Information security is a hot research area in computer science and technology, and data encryption is an important means of information security. With the rapid development of programmable technology and the continuous emergence of high-speed integrated circuits, the use of FPGA to implement encryption algorithms has received more and more attention and importance [1][2]. Compared with traditional software encryption methods, the advantages of hardware encryption are: (1) good security and not easy to be attacked; (2) fast calculation speed and high efficiency; (3) low cost and reliable performance. An important performance indicator that reflects the data transmission speed in the encryption system is data throughput, which is calculated as: (data length M/number of clocks N) × clock frequency F. Improving data throughput is the key to improving the performance of the encryption system and is also an important part of the hardware implementation technology of encryption algorithms.

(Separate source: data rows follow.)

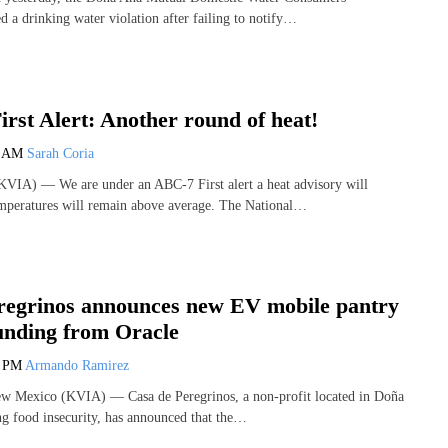
d a drinking water violation after failing to notify…
rst Alert: Another round of heat!
3 AM
Sarah Coria
VIA) — We are under an ABC-7 First alert a heat advisory will
emperatures will remain above average. The National…
regrinos announces new EV mobile pantry
funding from Oracle
7 PM
Armando Ramirez
Mexico (KVIA) — Casa de Peregrinos, a non-profit located in Doña
g food insecurity, has announced that the…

The AES algorithm is widely used as a substitute for the DES algorithm. There have been many discussions on its hardware implementation method, mainly by increasing the algorithm frequency to improve the throughput. However, in actual operation, in order to ensure the stability of the entire encryption system, the global clock frequency is usually low and it is impossible to reach the simulation frequency of the algorithm. For example, the clock frequency of the PCI interface circuit is only 33MHz, so the actual data throughput is still low. Based on the structural characteristics of the AES algorithm and the characteristics of the hardware system, this paper proposes a fast AES algorithm IP core design method. This method uses optimized round function design and pipeline technology to achieve higher throughput and faster transmission speed by reducing the number of block operation clocks at a lower system clock frequency.
1 AES Algorithm
AES is an advanced encryption standard proposed by the National Institute of Standards and Technology (NIST) of the United States [4]. In October 2000, NIST announced that the Rijndael algorithm submitted by Belgians Joan Daemen and Vicent Rijinen would be used as the Advanced Encryption Standard (AES). The algorithm is simple in design. Unlike public key cryptographic algorithms, it does not have complex multiplication operations, is easy to implement, and has strong flexibility. The good parallel characteristics of the round function are conducive to hardware design and implementation. The AES algorithm is an iterative block cipher with variable block length and key length, which can be independently specified as 128 bits, 192 bits, and 256 bits. This paper mainly discusses the case where the block length and key length are 128 bits.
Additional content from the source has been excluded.